[[ Listed records open ]]

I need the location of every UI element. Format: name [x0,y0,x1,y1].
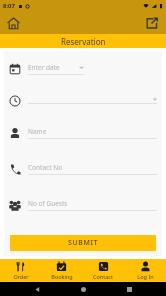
staticText: Reservation [61,36,106,47]
staticText: Name [28,127,47,136]
button[interactable]: Recent apps [120,282,138,296]
button[interactable]: Home [74,282,92,296]
button[interactable]: Home [3,13,23,33]
button[interactable]: Name [4,122,162,144]
button[interactable]: Order [0,259,41,282]
button[interactable]: SUBMIT [10,235,156,251]
staticText: Log In [137,273,154,280]
button[interactable]: Date [4,58,162,80]
staticText: SUBMIT [68,238,99,248]
button[interactable]: Log In [124,259,166,282]
button[interactable]: Time [4,90,162,112]
staticText: Contact [93,273,113,280]
button[interactable]: Booking [41,259,82,282]
staticText: Booking [51,273,73,280]
button[interactable]: Contact [82,259,124,282]
button[interactable]: Contact number [4,158,162,180]
staticText: Enter date [28,63,60,72]
button[interactable]: Share [142,13,162,33]
button[interactable]: Back [28,282,46,296]
staticText: 8:07 [3,2,15,10]
staticText: Order [13,273,29,280]
button[interactable]: Number of guests [4,194,162,216]
staticText: No of Guests [28,199,68,208]
staticText: Contact No [28,163,63,172]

[[ Listed records closed ]]

> Work task
Select and copy each line from the data that includes the word "Order".

> Output
button[interactable]: Order [0,259,41,282]
staticText: Order [13,273,29,280]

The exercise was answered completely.